Different ‘time rates’ to calculate energy bills

Electricity bills in future are likely to be calculated on different rates applying to three time periods each day following the introduction of smart meters.

The Commission for the Regulation of Utilities (CRU) has launched a consultation process over its proposals to introduce ‘time-of-use’ tariffs to coincide with the €1bn project to install a smart meter in every household and business premises here.

The CRU plans to provide 2.25 million smart meters to both residential and business customers of electricity suppliers over the coming years as part of its plans to reduce energy costs for consumers and help Ireland to meet its EU energy reduction targets.
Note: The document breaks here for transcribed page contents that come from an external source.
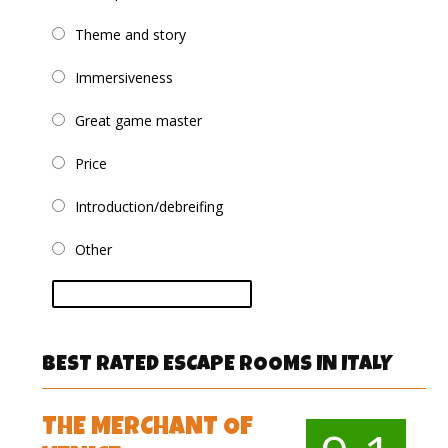
Theme and story
Immersiveness
Great game master
Price
Introduction/debreifing
Other
vote
BEST RATED ESCAPE ROOMS IN ITALY
THE MERCHANT OF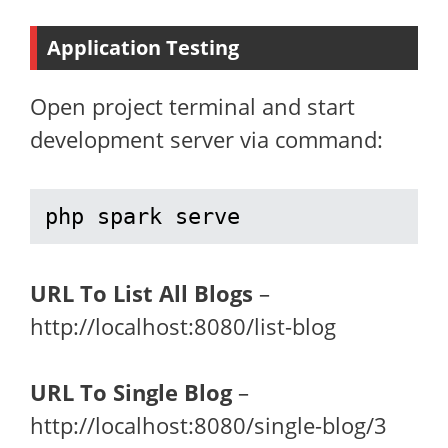
Application Testing
Open project terminal and start
development server via command:
php spark serve
URL To List All Blogs
–
http://localhost:8080/list-blog
URL To Single Blog
–
http://localhost:8080/single-blog/3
The roll-out of smart meters by ESB Networks is scheduled to begin in 2019 and will take six years to complete.

Around 250,000 meters will be installed before 2020 with approximately 500,000 meters in each of the four subsequent years. Suppliers will be required to offer customers standard smart tariffs which will include a premium rate for the peak energy consumption period to be fixed at either 5-7pm, 5-9pm, or 7-9pm; a standard rate which will operate outside the premium rate between 8am and 11pm; and a night rate for energy used between 11pm and 8am.

The CRU said suppliers must ensure that there are “meaningful price differences” between the three rates.

It has proposed that such rates must also only be applied to either all business days (Monday to Friday), all winter days, or all business days in winter.

Energy providers will also be given the option of introducing one other special rate for another type of day such as in summertime or weekends.

The CRU said the measures are designed to ensure that standard smart tariffs are “simple in structure providing easy-to-understand signals to customers as to when it is cheaper or more expensive to consume electricity”. It said it has put in place requirements and obligations on suppliers to take primary responsibility for engaging and educating customers about the transition to time-of-use tariffs.

The regulator said suppliers will be free to offer alternative time-of-use tariffs in a move that could allow even further competition between energy providers.

The CRU said the rollout of smart meters marks a shift away from analogue to digital technology for electricity and gas retail markets in Ireland. It claims the meters will bring many benefits to energy customers by enhancing competition, making bills more accurate, and providing customers with better information about their energy consumption.

The introduction of smart meters is also seen as a key element of the Department of Communications, Climate Action and Environment’s white paper on energy, Ireland’s Transition to a Low Carbon Energy Future 2015-2030.

Pilot studies have suggested that households will cut their electricity bill by an average of between 2.5% and 3% as a result of savings derived from the use of smart meters.